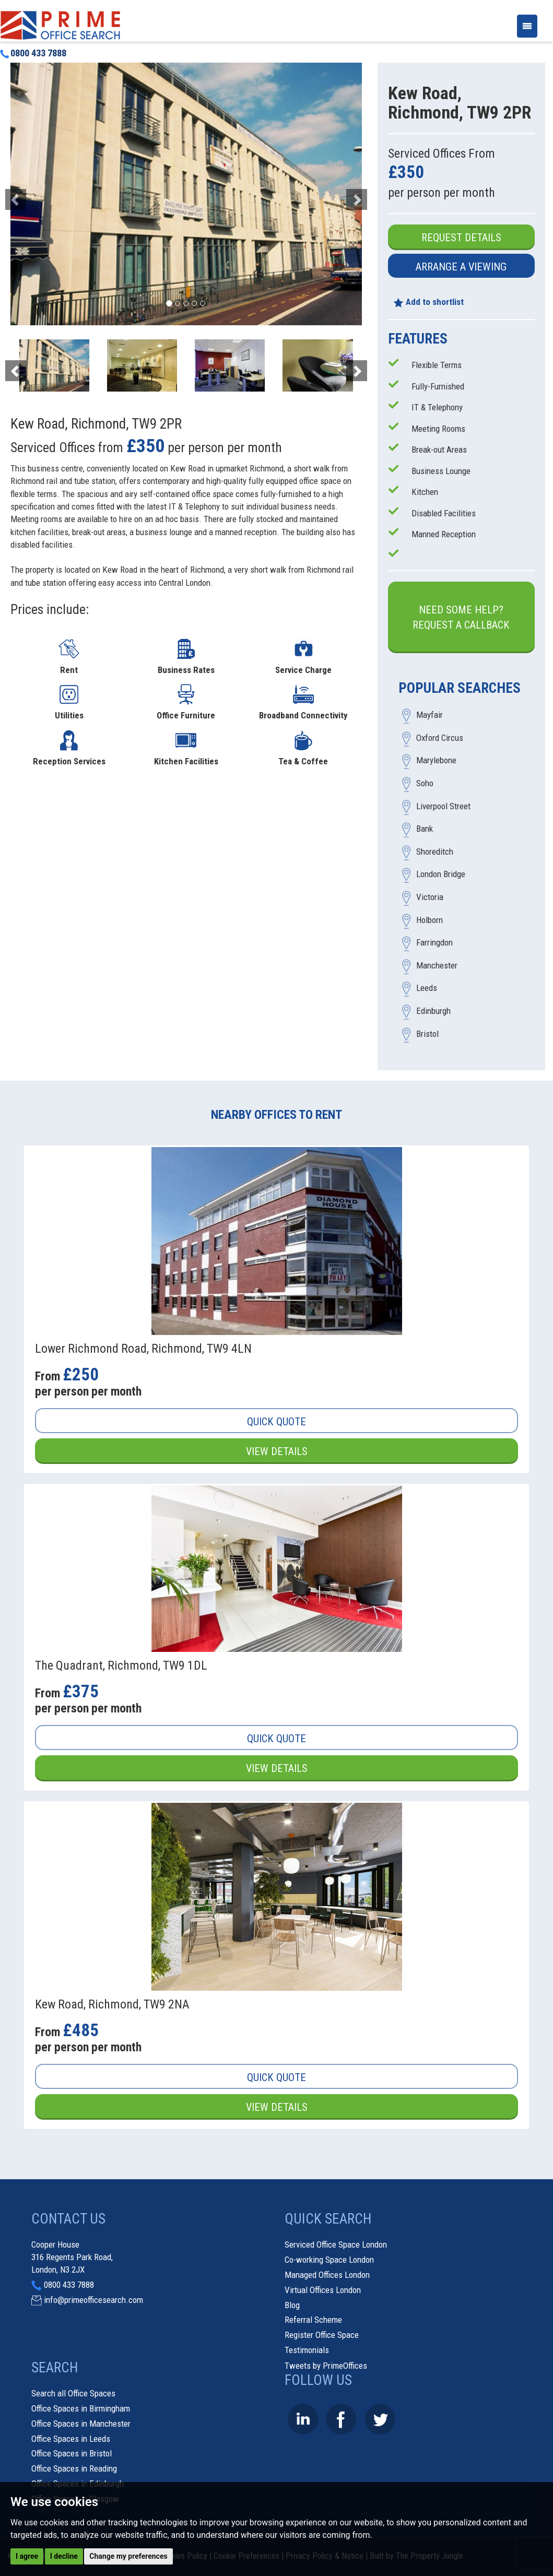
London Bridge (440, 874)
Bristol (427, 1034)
===
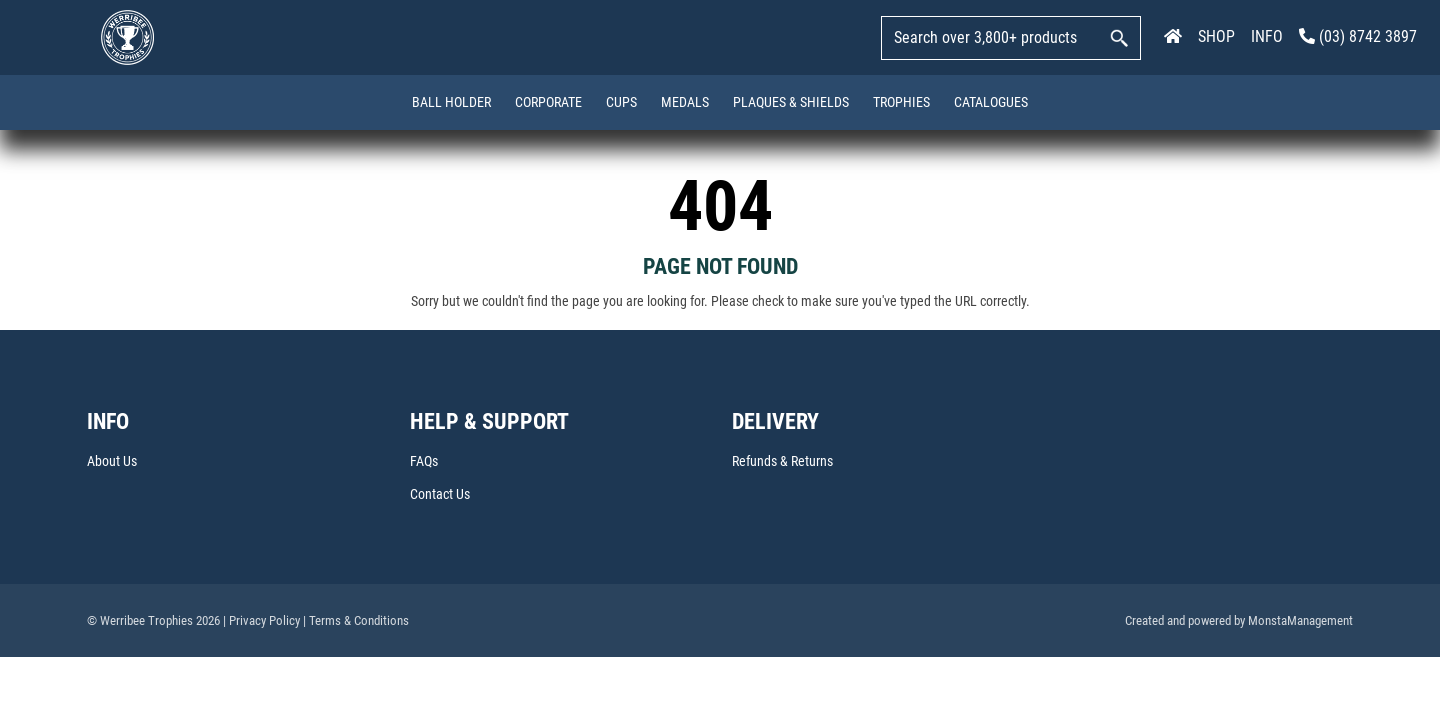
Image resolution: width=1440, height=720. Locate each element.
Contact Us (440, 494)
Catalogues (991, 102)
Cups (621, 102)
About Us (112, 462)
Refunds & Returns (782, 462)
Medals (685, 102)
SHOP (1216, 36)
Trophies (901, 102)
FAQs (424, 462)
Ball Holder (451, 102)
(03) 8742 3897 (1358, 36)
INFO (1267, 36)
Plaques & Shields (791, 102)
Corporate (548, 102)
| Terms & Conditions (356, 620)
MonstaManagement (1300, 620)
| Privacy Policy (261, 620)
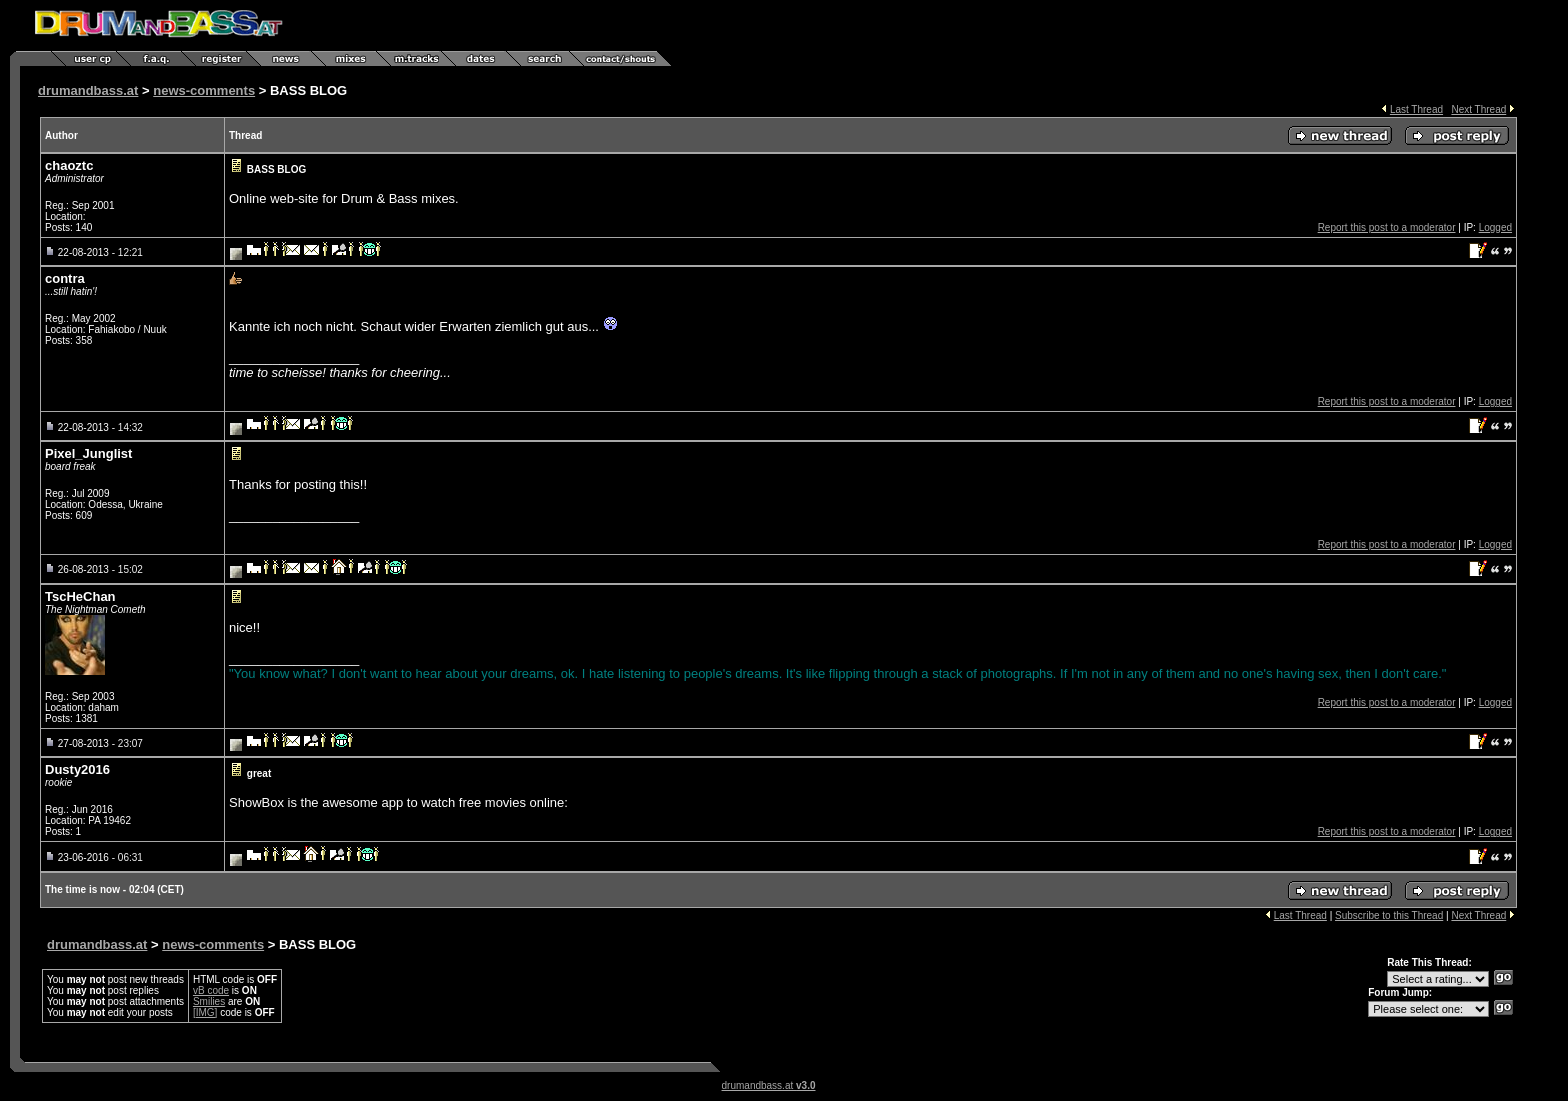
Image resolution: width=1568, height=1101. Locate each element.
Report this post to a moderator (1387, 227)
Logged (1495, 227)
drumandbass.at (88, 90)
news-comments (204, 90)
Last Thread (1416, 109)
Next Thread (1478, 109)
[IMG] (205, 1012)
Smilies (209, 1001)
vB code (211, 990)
===
**About this exercise:** Above are the entries. Output exactly the lines beginning with the line that has "Report this post to a moderator (1387, 227)" and ending with the line that has "vB code (211, 990)".

**Solution for this problem:**
Report this post to a moderator (1387, 227)
Logged (1495, 227)
drumandbass.at (88, 90)
news-comments (204, 90)
Last Thread (1416, 109)
Next Thread (1478, 109)
[IMG] (205, 1012)
Smilies (209, 1001)
vB code (211, 990)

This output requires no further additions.